Harga Bitcoin (BTC) masih berada dalam tekanan meski arus pembelian dari institusi besar terus berlangsung.
Dalam sembilan hari terakhir, Bitcoin tercatat turun sekitar 10% dan bergerak melemah secara bertahap, bukan jatuh tajam dalam satu momen.
Saat ini, BTC diperdagangkan di kisaran US$87.000, di tengah derasnya sorotan terhadap masuknya dana institusional ke pasar kripto.
Menurut analisis Bull Theory yang dikutip CaptainAltcoin, pelemahan ini tidak mencerminkan kerusakan fundamental Bitcoin.
Tekanan harga justru dipicu oleh masuknya suplai besar ke pasar akibat faktor struktural, terutama dari kawasan Asia.
Tekanan Mining China Mulai Terasa di Pasar
Salah satu pemicu utama tekanan jual datang dari kebijakan China yang kembali memperketat aktivitas penambangan Bitcoin.
Dampaknya langsung terlihat di jaringan, dengan hash rate Bitcoin turun sekitar 8%. Meski tidak lagi mendominasi seperti pada 2021, China masih menguasai sekitar 14% hash power global, sehingga setiap perubahan kebijakan di wilayah ini tetap berdampak signifikan.
Penurunan hash rate memaksa sebagian miner menghentikan operasional.
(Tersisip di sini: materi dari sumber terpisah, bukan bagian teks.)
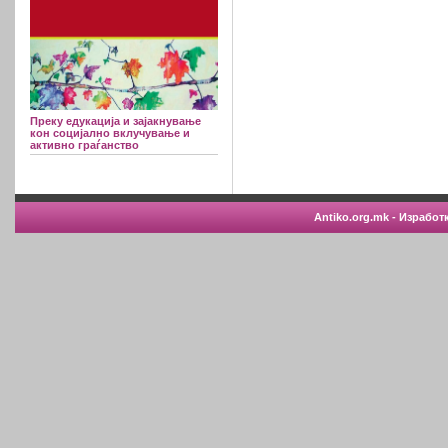
Преку едукација и зајакнување
кон социјално вклучување и
активно граѓанство
Antiko.org.mk - Изработ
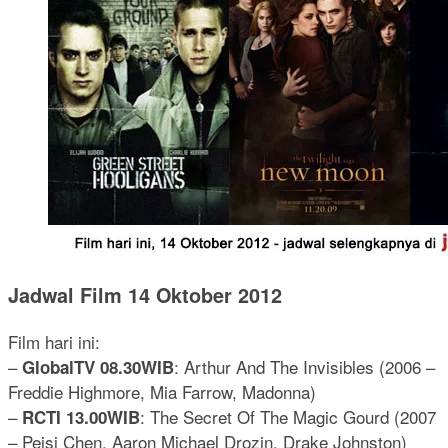
Jadwal Film 14 Oktober 2012
Film hari ini:
–
: Arthur And The Invisibles (2006 –
GlobalTV 08.30WIB
Freddie Highmore, Mia Farrow, Madonna)
–
: The Secret Of The Magic Gourd (2007
RCTI 13.00WIB
– Peisi Chen, Aaron Michael Drozin, Drake Johnston)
Ketika mesin dimatikan dan pendapatan terhenti, tekanan finansial meningkat.
Dalam kondisi seperti ini, Bitcoin yang disimpan sebagai cadangan menjadi sumber likuiditas utama dan akhirnya dilepas ke pasar.
Pergerakan harga Bitcoin kerap mencerminkan tekanan semacam ini lebih awal, bahkan sebelum isu tersebut ramai diberitakan.
Institusi Membeli, Tapi Tidak Menahan Harga
Di sisi lain, pembelian Bitcoin oleh institusi terus menjadi sorotan. Namun, masuknya dana besar tidak selalu berarti harga akan langsung menguat.
Bull Theory menilai kondisi ini mencerminkan adanya forced selling, bukan aksi jual karena kepanikan pasar.
Institusi umumnya membeli secara bertahap dan terukur. Sementara itu, pihak yang menjual berada dalam posisi tertekan secara operasional.
Selama suplai yang masuk ke pasar lebih besar daripada permintaan, harga Bitcoin tetap sulit bangkit meski minat beli terlihat kuat.
Whale Asia Diduga Sudah Antisipasi Sejak Awal
Tekanan jual juga diduga berasal dari holder Bitcoin jangka panjang di Asia. Banyak pemilik awal Bitcoin berbasis di wilayah ini, terutama China, yang memiliki sejarah panjang dalam aktivitas mining dan akumulasi aset digital.
Data on-chain menunjukkan adanya peningkatan aktivitas jual dari long-term holder dalam satu hingga dua bulan terakhir.
Polanya cenderung rapi dan bertahap, selaras dengan penurunan harga Bitcoin yang terjadi secara perlahan. Ini lebih menyerupai distribusi terencana dibanding aksi panic sell.
Kapitulasi Miner Memperkuat Arus Suplai
Ketika mining berhenti, dampaknya tidak hanya pada hash rate. Rantai tekanan berlanjut ke sisi keuangan.
Pendapatan hilang, biaya tetap berjalan, dan ketidakpastian meningkat. Dalam kondisi seperti ini, menjual Bitcoin menjadi langkah yang sulit dihindari.
Penjualan dari miner bersifat konsisten dan tidak bergantung pada level harga. Inilah yang membuat harga Bitcoin bisa tetap tertekan meski tidak ada sentimen negatif besar di pasar.
Data Exchange Ungkap Sumber Tekanan Jual
Perbedaan arus transaksi antar wilayah memperjelas gambaran pasar. Exchange Asia seperti Binance, OKX, dan Bybit menunjukkan net spot selling yang konsisten sepanjang kuartal keempat.
Sebaliknya, Coinbase yang merepresentasikan aliran dana berbasis Amerika Serikat masih mencatat net buying.
Kondisi ini menegaskan bahwa tekanan jual saat ini lebih banyak berasal dari Asia, wilayah dengan likuiditas tinggi dan volume perdagangan besar.
Sementara itu, arus keluar ETF di Amerika Serikat memang ada, namun dinilai bukan faktor utama di balik pelemahan harga Bitcoin belakangan ini.